Friday, February 9, 2024

COMPRESSING CONCRESCENCE PT. 2

 ...just as quantum particles would be of no relevance to human Will as discrete particles, narratological particles only assume significance in the form of “molecules.” These molecular assemblages I relate to the idea of “tropes.”-- STALKING TWO PERFECT TERMS.

I wrote COMPRESSING CONCRESCENCE partly because I knew I was about to re-screen and evaluate the Zach Snyder WATCHMEN after having re-read the Moore-Gibbons source novel. I wanted to forge a methodology regarding how an adaptation of a work generates its own "molecular assemblages" in response to those of the original work. 

I imagine that other narratologists have made the same attempt, at least amid the capacious ranks of film theorists. But as I've commented elsewhere on this blog, many modern analysts tend to speak of the meaning of the work in purely intellectual terms, because educational systems taught many if not all of them to use an intellectual approach in assessing what I term "vertical values." I've followed Jung in separating these values into a didactic potentiality, which is focused on proving a work-oriented theoretical point, and a mythopoeic potentiality, which allows a playful flow between symbolic representations, just to see what comes of their interactions. 

In FORMAL AND INFORMAL EXCELLENCE PT. 2, I put forth three works that contrasted in terms of those potentialities-- one wherein the didactic was functionally the only value, one wherein the mythopoeic was the only value, and one in which the didactic and mythopoeic intertwined. But even in the last of the three, I stressed that in "Origin of the Silver Surfer" the mythopoeic potentiality predominated over the didactic one:

 So "Origin's" vertical values include a blend of formal-didactic and informal-mythopoeic postulates, though in this case I find that the mythopoeic postulate predominates.

I addressed a similar dichotomy in my 2015 review of the Moore-Gibbons WATCHMEN. I started out saying--

I said here that I planned to comment upon Alan Moore's tendency to let his didactic tendencies overwhelm his symbolic discourse.
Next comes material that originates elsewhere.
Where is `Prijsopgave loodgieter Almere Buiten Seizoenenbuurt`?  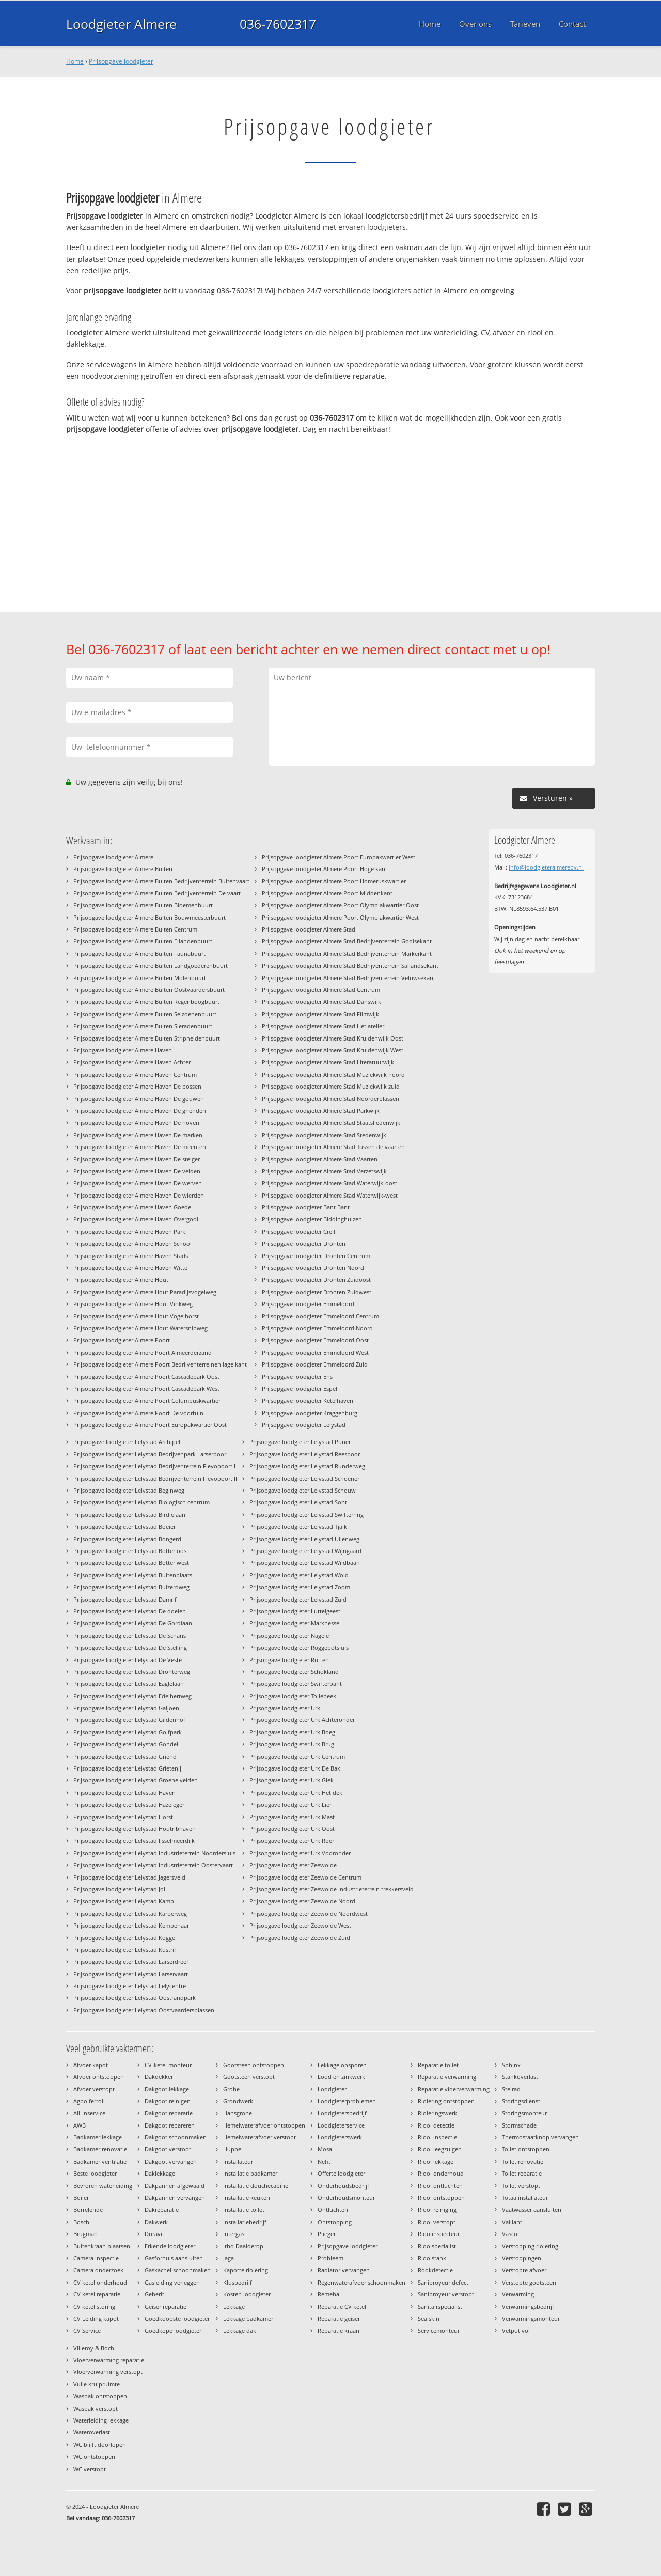 Prijsopgave loodgieter Almere Buiten Seizoenenbuurt is located at coordinates (144, 1014).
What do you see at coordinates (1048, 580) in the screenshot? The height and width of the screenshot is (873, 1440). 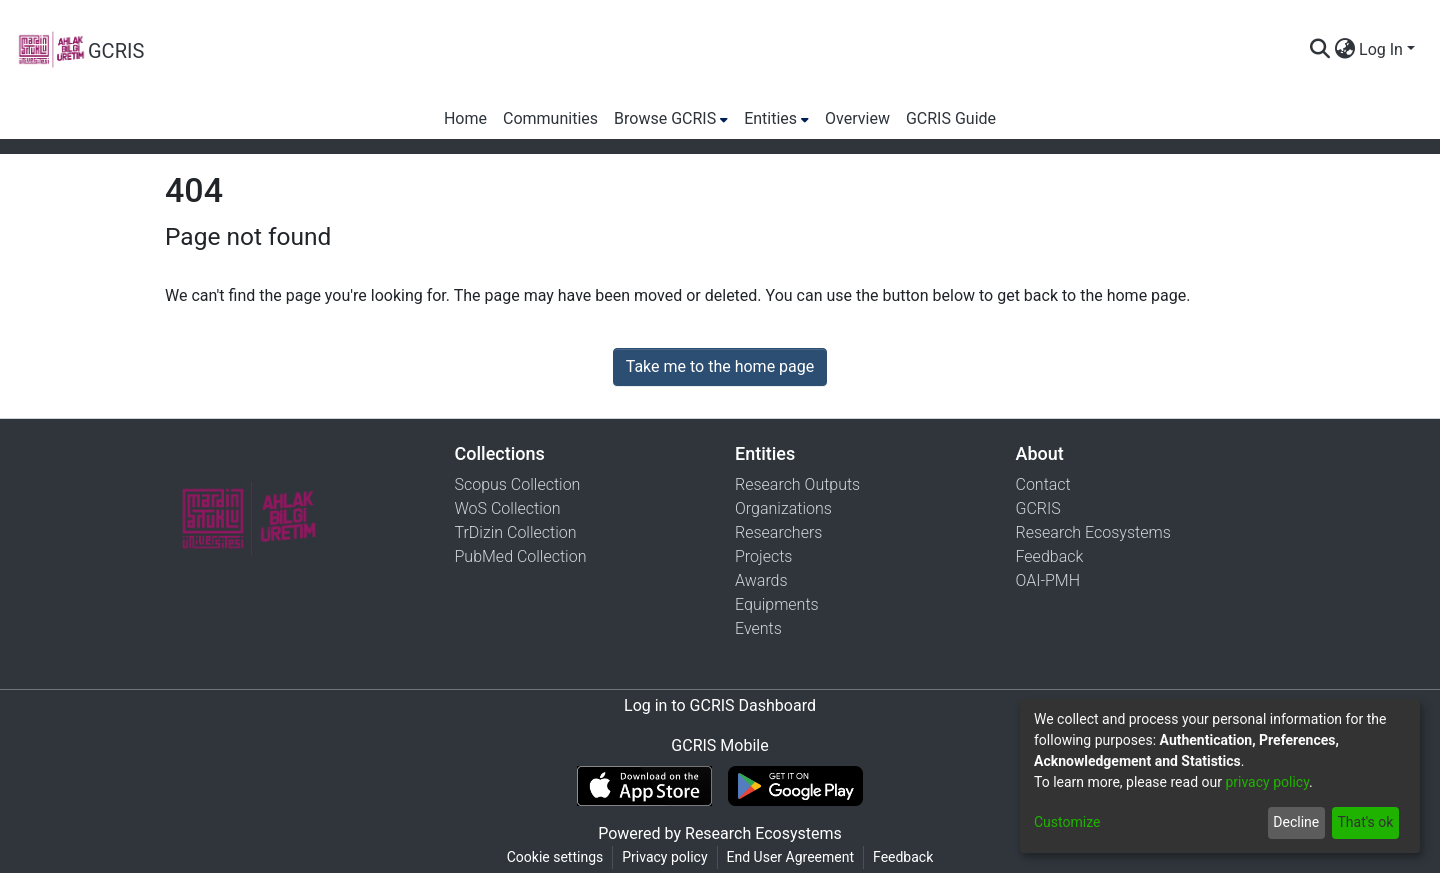 I see `OAI-PMH` at bounding box center [1048, 580].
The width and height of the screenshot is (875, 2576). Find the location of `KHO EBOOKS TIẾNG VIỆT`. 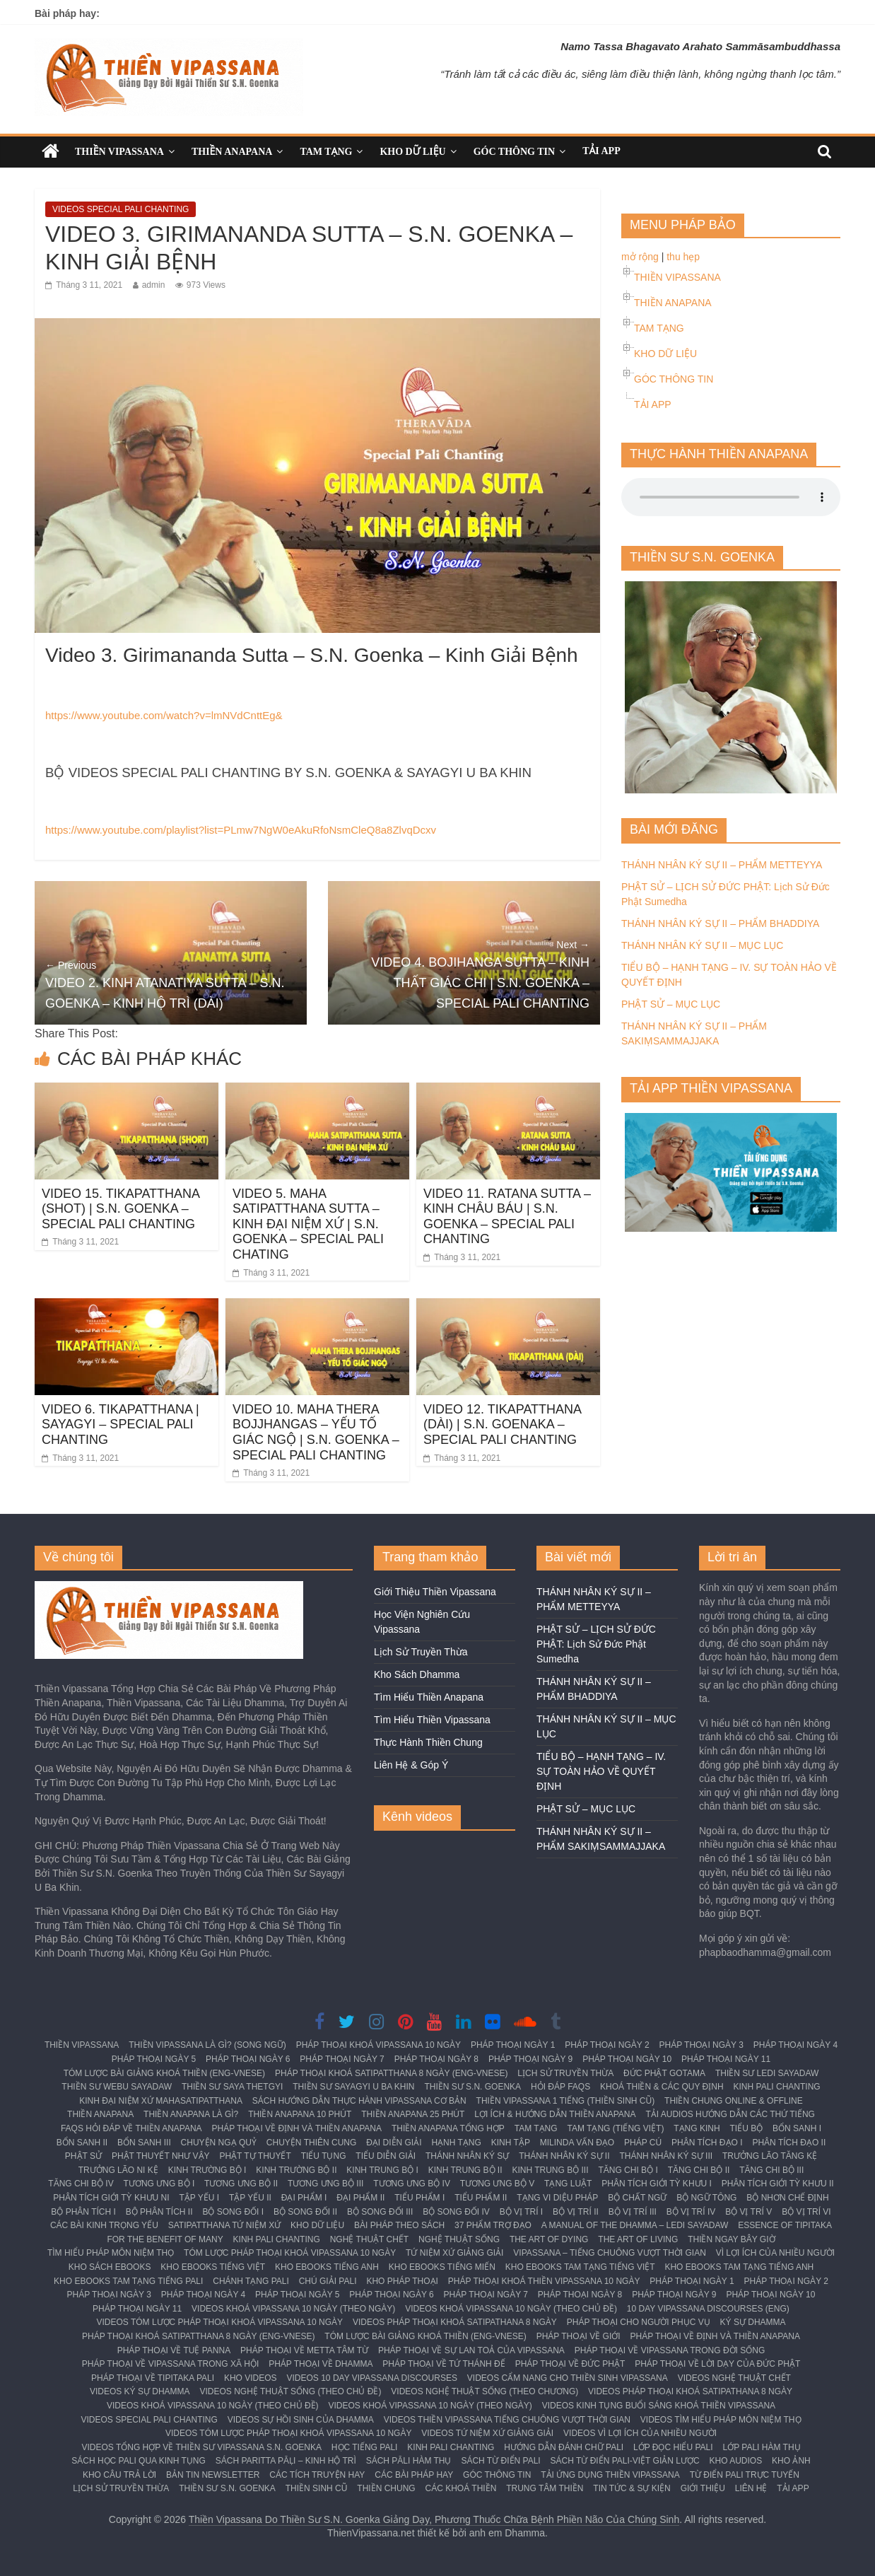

However, when I did the same with Dave Sim and Steve Ditko, I first gave examples of works in which they managed to keep their didacticism under control. So I'll do the same with respect to Alan Moore.

 In my conclusion I admitted that WATCHMEN possessed strong didactic tendencies--

Moore, as a modernist author, wants to use his art as a bully pulpit, to warn others of the limitations of their real lives. That's why it's so ironic that he should be assailed for "rapey comics," since he's clearly calling attention to rape's moral consequences. 


But I also concluded that WATCHMEN was dominated by a multi-level symbolic discourse, exemplified in part by Moore's use of syzygy-patterns throughout the art and text. So, even though Alan Moore would abominate any work of his being placed on the same level as a Stan Lee work, WATCHMEN and the Surfer origin are both excellent works dominated by the mythopoeic potentiality.

Now, in the first part of COMPRESSING CONCRESCENCE, I gave an example of a secondary work that adapted a mythopoeically complex primary work. I allowed that Rider Haggard's novel SHE was of such complexity that no feature film of standard length could adapt Haggard's interwoven tropes. All adaptations of SHE have to compress the novel into a cinematic narrative, but the 1925 movie was able to choose a "molecular assemblage" from the novel that conveyed at least some of the symbolic discourse of Haggard.

Zach Snyder's WATCHMEN probably intended to do so with respect to the original graphic novel. However, most of Snyder's renderings of Moore's symbolic representations, be they syzygies or other abstractions, are extremely mediocre. So I ended up grading the movie as only "fair" in mythicity because I felt that it ended up stressing all the didactic and political tropes from Moore's script, all of which boil down to "Nasty Conservatives Ruin Everything For All Humanity." This may be why Snyder adumbrates Rorschach's origin story. I mentioned in the review that Moore's portrait of Rorschach is a mixed one, but the one in the WATCHMEN movie is not. Snyder captures none of the Nietzschean ambiguities of the chapter "The Abyss Gazes Also," which might disprove the view of at least one critic who judged Snyder a disciple of Nietzsche.

So in my view Snyder did the exact opposite in his WATCHMEN adaptation than did the writer (and maybe the two directors) of the 1925 SHE. When Snyder compressed the WATCHMEN graphic novel, he gave prominence to all the didactic narrative tropes, minimizing whatever the presence of the mythopoeic ones. The closest he got to myth was in his reworking of the story's conclusion, in that Snyder jettisoned Moore's "alien menace" concept and made Doctor Manhattan the great enemy against whom the world unites. But there weren't enough reinforcing tropes to give that myth-kernel any deep resonance, and so the WATCHMEN movie feels as preachy as one of the preachier Moore stories. 

Now, all of the above assumes the situation that the primary work is superior in some discourse to the adaptation. The opposite is also possible. But that would require further discussion in a separate essay.